By: Angelica Montesano and Caroline Alphonso
The laughter of five mechanical engineering students echoes through Ryerson’s cafeteria when asked if they ever plagiarize. “All the time,” they agree. “We’re not writers. That’s why we’re in this program.” From plagiarizing entire essays to copying lab reports, these students say they’ve done it all. They say teachers don’t have enough time to go through every paper thoroughly, never mind checking sources. The scary part is they may be right. Regardless, they are flouting to Ryerson’s academic policy which insists plagiarism is dead wrong.
“The value of a degree depends on its integrity,” says Alan Wargo, Ryerson’s acting secretary of academic council and chair of history. “If you cheat then it’s not earned. That’s why it’s dealt with seriously.” But is “seriously,” serious enough? Wargo, who has worked at Ryerson for 25 years, says cases of plagiarism occur every semester in every department, although he doesn’t think the number of plagiarism cases is rising.
While not all students who plagiarize will be caught, one way to ensure fewer students will plagiarism will be caught, one way to ensure fewer students will plagiarize is to enforce the penalties when students are caught.
Penalties for plagiarism listed in the Ryerson Code of Conduct vary from “assignment of other work or failure in the assignment or course” to “withdrawal of a grade, certificate, diploma, as well as suspension or expulsion from the University.”
While a student was expelled from Ryerson last year for systematic cheating, Wargo says most cases of plagiarism he has seen have been relatively minor. “Similar to any crime, plagiarism cases are dealt with according to their severity,” he says. The difference lies in an essay that has been copied word for word from a source and an essay in which an idea that should have been footnoted wasn’t. In many cases, Wargo says, students don’t understand that taking someone else’s ideas or paraphrasing a paragraph without a footnote is plagiarism. He says this is especially true among first-year students, who usually receive a lesser penalty such as redoing the assignment.
York University’s penalties for plagiarism are similar to Ryerson. These range from oral reprimand to expulsion. Cheryl Underhill, secretary of senate appeals at York, says certain factors are taken into account when penalizing a student for plagiarism such as how much of the assignment was plagiarized and whether or not this was the student’s first offence. Underhill says the student’s stress level at the time of the assignment will also be taken into consideration.
The academic guidelines at University of Toronto state plagiarism normally carries a penalty of at least a zero grade in the course and car, result in suspension or expulsion. Students who help other students plagiarize will be subject to the same penalties. But U of T goes one step further than other universities in punishing plagiarism. They publish the name and punishment of students caught with serious offenses in the Varsity (U of T’s main newspaper). “When students read about other students who have been expelled for cheating or plagiarizing they may find it kind of funny,” says Aifling Burke, U of T’s university affairs commissioner. “But people actually keep the stories in the back of their minds.” Burke says having students’ published in the Varsity is a good deterrent because it’s embarrassing.
However, if the five Ryerson mechanical engineering students are any indication, many students get away with plagiarizing assignments. Bill Emery, and English professor at Ryerson, says detecting plagiarism can be very time consuming. “You can hear the academic style that most students don’t have,” he says. “But finding the sources to prove it can take a long time.”

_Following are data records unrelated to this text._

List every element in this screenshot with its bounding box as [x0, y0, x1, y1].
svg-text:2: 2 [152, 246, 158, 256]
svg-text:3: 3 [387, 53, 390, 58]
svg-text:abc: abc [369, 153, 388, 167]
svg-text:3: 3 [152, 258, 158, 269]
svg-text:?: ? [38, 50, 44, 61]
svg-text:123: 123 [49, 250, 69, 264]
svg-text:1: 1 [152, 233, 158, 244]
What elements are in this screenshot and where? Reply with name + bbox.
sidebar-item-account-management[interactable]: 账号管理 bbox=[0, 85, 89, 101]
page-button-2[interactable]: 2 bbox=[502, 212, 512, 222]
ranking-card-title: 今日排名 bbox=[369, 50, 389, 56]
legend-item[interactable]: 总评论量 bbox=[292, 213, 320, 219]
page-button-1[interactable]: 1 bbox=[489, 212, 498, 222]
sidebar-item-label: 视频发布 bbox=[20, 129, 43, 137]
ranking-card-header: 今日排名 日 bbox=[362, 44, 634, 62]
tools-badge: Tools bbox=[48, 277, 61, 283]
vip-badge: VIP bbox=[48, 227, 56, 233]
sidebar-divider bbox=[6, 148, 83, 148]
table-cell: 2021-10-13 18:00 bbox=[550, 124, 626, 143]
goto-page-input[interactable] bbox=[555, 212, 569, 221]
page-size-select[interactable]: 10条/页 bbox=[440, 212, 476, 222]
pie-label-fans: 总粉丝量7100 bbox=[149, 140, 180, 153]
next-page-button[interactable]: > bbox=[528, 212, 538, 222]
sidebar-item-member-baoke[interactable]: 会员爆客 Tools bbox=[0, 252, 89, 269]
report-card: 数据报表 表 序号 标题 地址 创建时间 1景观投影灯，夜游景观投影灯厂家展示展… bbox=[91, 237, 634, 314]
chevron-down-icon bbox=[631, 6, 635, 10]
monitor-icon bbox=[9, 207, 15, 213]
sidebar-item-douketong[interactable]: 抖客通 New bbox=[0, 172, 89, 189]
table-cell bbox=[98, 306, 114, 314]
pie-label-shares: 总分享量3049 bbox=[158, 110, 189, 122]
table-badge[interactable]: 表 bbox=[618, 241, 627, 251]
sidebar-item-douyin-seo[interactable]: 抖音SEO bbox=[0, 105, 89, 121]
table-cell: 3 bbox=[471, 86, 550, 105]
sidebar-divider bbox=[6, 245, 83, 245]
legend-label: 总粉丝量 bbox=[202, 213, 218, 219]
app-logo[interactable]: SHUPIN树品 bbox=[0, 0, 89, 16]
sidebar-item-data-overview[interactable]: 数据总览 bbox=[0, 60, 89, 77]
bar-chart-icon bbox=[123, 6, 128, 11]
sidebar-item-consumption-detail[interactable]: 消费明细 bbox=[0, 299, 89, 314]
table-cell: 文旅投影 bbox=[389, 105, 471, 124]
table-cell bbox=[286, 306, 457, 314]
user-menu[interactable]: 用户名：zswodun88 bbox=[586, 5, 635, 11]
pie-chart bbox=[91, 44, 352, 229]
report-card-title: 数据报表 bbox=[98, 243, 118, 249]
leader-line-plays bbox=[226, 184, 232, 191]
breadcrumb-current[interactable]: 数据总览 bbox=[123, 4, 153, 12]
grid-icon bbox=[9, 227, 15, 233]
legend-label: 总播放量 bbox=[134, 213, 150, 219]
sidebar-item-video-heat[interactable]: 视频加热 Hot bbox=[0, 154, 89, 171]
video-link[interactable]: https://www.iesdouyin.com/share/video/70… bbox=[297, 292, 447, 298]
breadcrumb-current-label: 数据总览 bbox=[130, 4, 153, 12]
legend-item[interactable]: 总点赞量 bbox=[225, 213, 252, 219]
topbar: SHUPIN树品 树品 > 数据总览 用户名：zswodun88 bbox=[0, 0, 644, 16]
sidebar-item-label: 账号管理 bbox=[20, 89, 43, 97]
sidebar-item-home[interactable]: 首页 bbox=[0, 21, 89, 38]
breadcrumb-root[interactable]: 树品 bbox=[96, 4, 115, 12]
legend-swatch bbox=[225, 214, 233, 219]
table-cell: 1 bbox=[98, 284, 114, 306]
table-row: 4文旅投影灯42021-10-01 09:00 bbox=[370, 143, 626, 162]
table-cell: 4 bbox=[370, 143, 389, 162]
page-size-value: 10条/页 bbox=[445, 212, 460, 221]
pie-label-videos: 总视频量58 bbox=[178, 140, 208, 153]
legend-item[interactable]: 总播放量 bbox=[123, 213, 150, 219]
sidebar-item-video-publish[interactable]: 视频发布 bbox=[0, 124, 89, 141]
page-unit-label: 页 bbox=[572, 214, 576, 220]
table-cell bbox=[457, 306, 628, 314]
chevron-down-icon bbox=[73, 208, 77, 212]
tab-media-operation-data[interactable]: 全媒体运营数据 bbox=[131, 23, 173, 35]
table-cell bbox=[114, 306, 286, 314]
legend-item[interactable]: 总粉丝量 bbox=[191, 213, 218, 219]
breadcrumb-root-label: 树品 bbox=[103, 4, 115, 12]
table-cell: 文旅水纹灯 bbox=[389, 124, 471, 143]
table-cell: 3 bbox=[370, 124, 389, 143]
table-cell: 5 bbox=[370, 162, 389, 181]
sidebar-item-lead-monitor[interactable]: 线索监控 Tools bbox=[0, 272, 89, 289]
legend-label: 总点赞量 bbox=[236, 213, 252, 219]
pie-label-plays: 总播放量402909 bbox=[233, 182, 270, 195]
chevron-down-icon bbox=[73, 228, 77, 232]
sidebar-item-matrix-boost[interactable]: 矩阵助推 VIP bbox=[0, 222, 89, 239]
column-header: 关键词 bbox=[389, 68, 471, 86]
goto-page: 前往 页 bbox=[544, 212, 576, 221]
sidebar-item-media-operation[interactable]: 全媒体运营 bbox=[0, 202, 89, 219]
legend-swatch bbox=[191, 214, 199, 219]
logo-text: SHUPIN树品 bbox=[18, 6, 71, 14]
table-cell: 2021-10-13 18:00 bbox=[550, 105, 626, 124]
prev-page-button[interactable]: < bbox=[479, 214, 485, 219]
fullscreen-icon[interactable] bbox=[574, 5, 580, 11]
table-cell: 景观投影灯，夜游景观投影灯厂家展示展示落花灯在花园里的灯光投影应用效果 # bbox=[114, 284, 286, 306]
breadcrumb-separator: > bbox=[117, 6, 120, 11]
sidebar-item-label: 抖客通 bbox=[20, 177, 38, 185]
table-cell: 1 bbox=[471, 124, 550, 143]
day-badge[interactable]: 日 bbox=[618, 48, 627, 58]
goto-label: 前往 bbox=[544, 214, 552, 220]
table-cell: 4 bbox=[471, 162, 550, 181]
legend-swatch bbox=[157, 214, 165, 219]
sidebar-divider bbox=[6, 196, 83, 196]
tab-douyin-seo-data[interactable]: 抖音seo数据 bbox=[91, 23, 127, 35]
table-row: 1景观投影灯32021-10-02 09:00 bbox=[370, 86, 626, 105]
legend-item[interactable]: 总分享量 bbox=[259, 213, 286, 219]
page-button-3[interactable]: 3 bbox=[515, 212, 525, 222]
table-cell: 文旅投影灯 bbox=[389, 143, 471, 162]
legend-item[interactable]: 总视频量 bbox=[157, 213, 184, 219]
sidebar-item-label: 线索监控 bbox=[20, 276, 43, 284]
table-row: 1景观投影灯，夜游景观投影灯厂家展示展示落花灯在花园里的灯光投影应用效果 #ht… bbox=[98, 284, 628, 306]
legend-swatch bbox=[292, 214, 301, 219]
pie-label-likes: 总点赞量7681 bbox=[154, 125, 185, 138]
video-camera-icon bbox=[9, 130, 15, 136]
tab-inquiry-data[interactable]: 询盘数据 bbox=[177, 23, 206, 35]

Although it helps when students make it easy. Marg Morriss, chair of Ryerson’s English department, is not out to bust anyone but when it comes to plagiarism she has pretty much heard and seen it all.

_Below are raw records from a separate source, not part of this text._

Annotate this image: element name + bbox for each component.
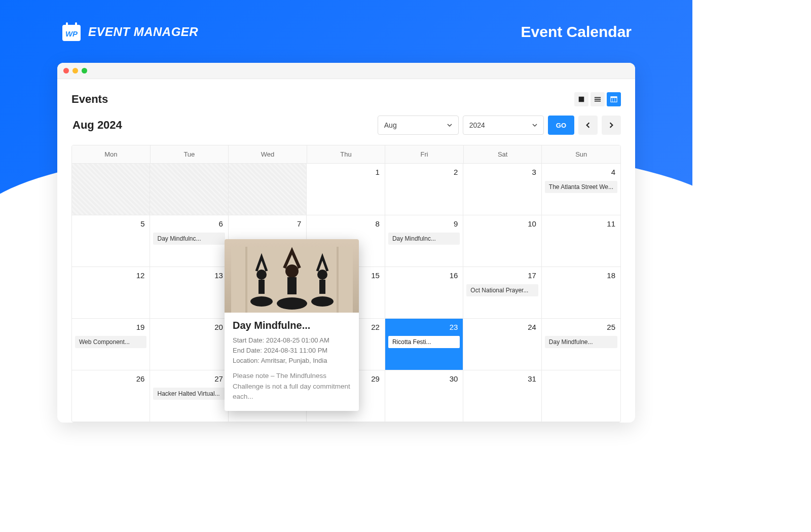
calendar-cell[interactable]: 17Oct National Prayer...	[463, 267, 541, 319]
day-number: 15	[371, 271, 380, 280]
current-month-label: Aug 2024	[71, 119, 122, 132]
calendar-cell[interactable]: 10	[463, 215, 541, 267]
event-chip[interactable]: Oct National Prayer...	[466, 284, 538, 296]
day-number: 31	[528, 374, 536, 383]
view-calendar-button[interactable]	[607, 92, 621, 106]
close-dot[interactable]	[63, 68, 69, 73]
svg-rect-10	[611, 97, 617, 98]
chevron-right-icon	[608, 122, 614, 128]
calendar-cell[interactable]: 30	[385, 370, 463, 422]
day-number: 20	[214, 323, 223, 331]
day-number: 12	[136, 271, 145, 280]
calendar-cell[interactable]: 12	[72, 267, 150, 319]
next-month-button[interactable]	[602, 116, 621, 135]
calendar-cell[interactable]: 5	[72, 215, 150, 267]
calendar-cell[interactable]: 16	[385, 267, 463, 319]
popover-description: Please note – The Mindfulness Challenge …	[233, 371, 351, 402]
window-titlebar	[57, 63, 635, 79]
event-chip[interactable]: Web Component...	[75, 336, 146, 348]
svg-rect-2	[66, 22, 68, 27]
day-number: 3	[532, 168, 536, 176]
calendar-cell[interactable]	[542, 370, 620, 422]
svg-rect-20	[287, 277, 297, 294]
header-title: Event Calendar	[521, 23, 632, 41]
day-number: 18	[607, 271, 615, 280]
event-chip[interactable]: Day Mindfulnc...	[153, 233, 225, 245]
maximize-dot[interactable]	[82, 68, 87, 73]
popover-start-date: Start Date: 2024-08-25 01:00 AM	[233, 335, 351, 346]
day-number: 1	[376, 168, 380, 176]
chevron-down-icon	[532, 123, 537, 128]
year-select[interactable]: 2024	[463, 116, 544, 135]
calendar-cell[interactable]: 18	[542, 267, 620, 319]
svg-point-18	[250, 296, 273, 307]
calendar-cell	[229, 164, 307, 215]
event-chip[interactable]: Ricotta Festi...	[388, 336, 460, 348]
calendar-cell[interactable]: 3	[463, 164, 541, 215]
year-select-value: 2024	[469, 121, 485, 129]
day-number: 24	[528, 323, 536, 331]
weekday-header: Sun	[542, 145, 620, 163]
chevron-down-icon	[447, 123, 452, 128]
calendar-cell[interactable]: 4The Atlanta Street We...	[542, 164, 620, 215]
svg-rect-23	[319, 280, 325, 294]
calendar-cell[interactable]: 26	[72, 370, 150, 422]
weekday-header: Sat	[464, 145, 542, 163]
weekday-header: Wed	[229, 145, 307, 163]
popover-end-date: End Date: 2024-08-31 11:00 PM	[233, 346, 351, 356]
day-number: 23	[450, 323, 458, 331]
day-number: 9	[454, 219, 458, 228]
calendar-cell[interactable]: 27Hacker Halted Virtual...	[150, 370, 228, 422]
day-number: 10	[528, 219, 536, 228]
svg-point-19	[285, 264, 299, 278]
svg-rect-3	[75, 22, 77, 27]
day-number: 26	[136, 374, 145, 383]
event-chip[interactable]: Day Mindfulne...	[545, 336, 617, 348]
popover-title[interactable]: Day Mindfulne...	[233, 320, 351, 331]
calendar-cell[interactable]: 6Day Mindfulnc...	[150, 215, 228, 267]
svg-rect-7	[595, 99, 601, 100]
minimize-dot[interactable]	[72, 68, 78, 73]
calendar-cell[interactable]: 11	[542, 215, 620, 267]
logo-icon: WP	[61, 21, 82, 43]
svg-point-24	[311, 296, 334, 307]
event-chip[interactable]: The Atlanta Street We...	[545, 181, 617, 193]
view-list-button[interactable]	[591, 92, 605, 106]
calendar-cell[interactable]: 24	[463, 319, 541, 370]
day-number: 4	[611, 168, 615, 176]
events-heading: Events	[71, 93, 108, 106]
day-number: 16	[450, 271, 458, 280]
day-number: 27	[214, 374, 223, 383]
day-number: 7	[297, 219, 301, 228]
popover-image	[225, 239, 359, 313]
view-grid-button[interactable]	[574, 92, 588, 106]
day-number: 25	[607, 323, 615, 331]
popover-location: Location: Amritsar, Punjab, India	[233, 356, 351, 366]
month-select[interactable]: Aug	[378, 116, 459, 135]
svg-rect-5	[579, 97, 584, 102]
day-number: 11	[607, 219, 615, 228]
go-button[interactable]: GO	[548, 116, 574, 135]
calendar-cell[interactable]: 23Ricotta Festi...	[385, 319, 463, 370]
weekday-header: Thu	[307, 145, 386, 163]
day-number: 6	[219, 219, 223, 228]
day-number: 2	[454, 168, 458, 176]
svg-rect-17	[259, 280, 265, 294]
calendar-cell[interactable]: 20	[150, 319, 228, 370]
yoga-illustration-icon	[231, 247, 353, 313]
calendar-cell[interactable]: 9Day Mindfulnc...	[385, 215, 463, 267]
calendar-cell[interactable]: 31	[463, 370, 541, 422]
day-number: 30	[450, 374, 458, 383]
calendar-cell[interactable]: 2	[385, 164, 463, 215]
calendar-cell[interactable]: 25Day Mindfulne...	[542, 319, 620, 370]
logo-text: EVENT MANAGER	[88, 25, 198, 39]
calendar-cell[interactable]: 19Web Component...	[72, 319, 150, 370]
calendar-cell[interactable]: 1	[307, 164, 385, 215]
event-popover: Day Mindfulne... Start Date: 2024-08-25 …	[225, 239, 359, 411]
event-chip[interactable]: Day Mindfulnc...	[388, 233, 460, 245]
month-select-value: Aug	[384, 121, 397, 129]
prev-month-button[interactable]	[578, 116, 598, 135]
event-chip[interactable]: Hacker Halted Virtual...	[153, 388, 225, 400]
calendar-cell	[72, 164, 150, 215]
calendar-cell[interactable]: 13	[150, 267, 228, 319]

In one case, a student copied and submitted an essay Morriss wrote and had published in a Canadian itinerary periodical under her maiden name. “When handing the paper back to the student, I told the student it was better when I had written it,” says Morriss grinning.

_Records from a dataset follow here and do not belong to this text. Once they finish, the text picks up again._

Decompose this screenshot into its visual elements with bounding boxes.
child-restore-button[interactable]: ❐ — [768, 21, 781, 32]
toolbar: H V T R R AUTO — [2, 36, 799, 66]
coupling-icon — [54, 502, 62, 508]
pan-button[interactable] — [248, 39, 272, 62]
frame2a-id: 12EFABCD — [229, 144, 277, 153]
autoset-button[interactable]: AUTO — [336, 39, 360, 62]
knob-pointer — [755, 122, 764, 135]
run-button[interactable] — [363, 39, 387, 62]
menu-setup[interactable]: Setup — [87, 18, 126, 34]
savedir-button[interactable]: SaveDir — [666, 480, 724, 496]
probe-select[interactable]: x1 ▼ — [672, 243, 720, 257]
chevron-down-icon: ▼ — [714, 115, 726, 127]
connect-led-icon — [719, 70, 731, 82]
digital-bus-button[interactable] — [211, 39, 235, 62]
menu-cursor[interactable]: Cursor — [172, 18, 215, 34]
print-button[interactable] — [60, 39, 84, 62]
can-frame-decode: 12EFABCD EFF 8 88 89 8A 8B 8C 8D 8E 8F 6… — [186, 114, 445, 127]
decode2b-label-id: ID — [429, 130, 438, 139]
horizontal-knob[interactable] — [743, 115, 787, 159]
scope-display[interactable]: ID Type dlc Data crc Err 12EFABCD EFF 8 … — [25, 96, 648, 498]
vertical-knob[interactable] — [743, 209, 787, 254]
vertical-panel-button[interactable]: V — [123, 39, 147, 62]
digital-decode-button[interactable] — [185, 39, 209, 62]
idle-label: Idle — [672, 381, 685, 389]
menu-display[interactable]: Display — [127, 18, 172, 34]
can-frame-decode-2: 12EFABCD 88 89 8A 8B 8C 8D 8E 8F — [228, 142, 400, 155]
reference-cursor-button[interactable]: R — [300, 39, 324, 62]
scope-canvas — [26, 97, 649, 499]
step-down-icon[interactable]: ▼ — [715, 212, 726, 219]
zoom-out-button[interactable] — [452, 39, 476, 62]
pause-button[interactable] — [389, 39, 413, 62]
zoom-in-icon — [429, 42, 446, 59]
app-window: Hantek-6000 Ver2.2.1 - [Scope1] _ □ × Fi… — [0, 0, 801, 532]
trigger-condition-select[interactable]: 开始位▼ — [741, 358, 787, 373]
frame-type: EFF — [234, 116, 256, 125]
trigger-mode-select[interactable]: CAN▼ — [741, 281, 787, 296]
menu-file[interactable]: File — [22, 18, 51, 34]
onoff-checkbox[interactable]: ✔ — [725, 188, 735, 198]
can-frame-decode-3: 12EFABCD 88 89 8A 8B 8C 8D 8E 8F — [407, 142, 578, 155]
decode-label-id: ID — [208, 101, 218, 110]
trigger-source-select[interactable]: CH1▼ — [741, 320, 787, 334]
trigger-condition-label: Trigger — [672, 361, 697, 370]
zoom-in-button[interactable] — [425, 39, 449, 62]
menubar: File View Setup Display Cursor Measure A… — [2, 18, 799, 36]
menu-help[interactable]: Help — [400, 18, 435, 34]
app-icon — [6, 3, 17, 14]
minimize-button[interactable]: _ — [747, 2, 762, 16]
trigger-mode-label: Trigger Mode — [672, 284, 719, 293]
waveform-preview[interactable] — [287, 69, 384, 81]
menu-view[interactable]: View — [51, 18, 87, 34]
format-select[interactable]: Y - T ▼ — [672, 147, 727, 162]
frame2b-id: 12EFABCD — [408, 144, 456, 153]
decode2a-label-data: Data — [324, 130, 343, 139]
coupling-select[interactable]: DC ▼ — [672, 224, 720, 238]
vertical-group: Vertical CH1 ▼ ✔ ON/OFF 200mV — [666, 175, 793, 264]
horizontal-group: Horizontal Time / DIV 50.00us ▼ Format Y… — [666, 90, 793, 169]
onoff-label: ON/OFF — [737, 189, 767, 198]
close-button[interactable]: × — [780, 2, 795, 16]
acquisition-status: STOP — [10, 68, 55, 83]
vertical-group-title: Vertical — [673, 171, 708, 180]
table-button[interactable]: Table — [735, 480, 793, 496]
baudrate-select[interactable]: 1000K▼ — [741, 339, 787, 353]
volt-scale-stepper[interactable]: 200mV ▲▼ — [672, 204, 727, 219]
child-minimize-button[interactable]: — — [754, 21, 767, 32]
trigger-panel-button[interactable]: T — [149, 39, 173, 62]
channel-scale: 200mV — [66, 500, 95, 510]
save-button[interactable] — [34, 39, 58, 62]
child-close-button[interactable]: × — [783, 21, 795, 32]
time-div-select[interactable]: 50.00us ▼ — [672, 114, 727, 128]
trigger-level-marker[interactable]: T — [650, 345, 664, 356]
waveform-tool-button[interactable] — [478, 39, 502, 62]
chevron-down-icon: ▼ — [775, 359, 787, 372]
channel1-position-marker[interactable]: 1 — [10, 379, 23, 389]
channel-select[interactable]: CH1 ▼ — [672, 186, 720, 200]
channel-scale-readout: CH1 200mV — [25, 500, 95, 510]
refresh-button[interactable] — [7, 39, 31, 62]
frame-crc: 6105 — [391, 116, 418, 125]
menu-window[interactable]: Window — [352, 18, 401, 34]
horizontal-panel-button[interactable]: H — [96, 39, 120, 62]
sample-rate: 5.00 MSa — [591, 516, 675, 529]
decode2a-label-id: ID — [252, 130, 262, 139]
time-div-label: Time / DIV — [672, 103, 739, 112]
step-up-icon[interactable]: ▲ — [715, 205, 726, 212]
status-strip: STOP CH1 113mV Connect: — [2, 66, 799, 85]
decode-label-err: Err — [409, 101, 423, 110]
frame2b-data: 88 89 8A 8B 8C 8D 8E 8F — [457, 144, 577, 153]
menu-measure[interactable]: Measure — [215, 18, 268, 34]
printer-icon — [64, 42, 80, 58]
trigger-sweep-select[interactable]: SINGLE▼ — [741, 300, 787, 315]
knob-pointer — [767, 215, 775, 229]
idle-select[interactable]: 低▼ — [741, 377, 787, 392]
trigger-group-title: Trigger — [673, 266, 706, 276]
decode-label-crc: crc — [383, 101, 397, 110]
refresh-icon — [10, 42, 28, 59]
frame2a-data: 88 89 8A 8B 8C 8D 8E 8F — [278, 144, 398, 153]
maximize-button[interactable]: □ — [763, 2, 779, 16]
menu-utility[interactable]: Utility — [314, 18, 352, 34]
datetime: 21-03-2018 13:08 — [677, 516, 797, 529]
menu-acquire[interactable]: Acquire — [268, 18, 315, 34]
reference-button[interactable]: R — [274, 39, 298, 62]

In another case, a student who had received a “C” appealed for a “B.” When reviewing the essay, it was found to be plagiarized. “I had to write to the student to inform her that not only had she not received a higher grade, but she had failed the assignment.”
According to Morriss, the problem with plagiarism has remained constant. This past term, about 10 percent of the essays Morriss marked were in some way plagiarized. “I don’t want to be a police officer,” she says. “I resent having to go out looking for students who have plagiarized an essay.”
Morriss acknowledges that time constraints, fear of failing or unconsciously putting another’s idea into an essay is common. Still, there are those students who simply do it out of laziness. “I sympathize with students in a rush, but don’t think it is acceptable,” she says. “Plagiarism goes against the whole idea of education, which is acquiring a body of knowledge and using what you know. Students should not train themselves in the art of cheating, and teachers should not have to train themselves in the art of detection.”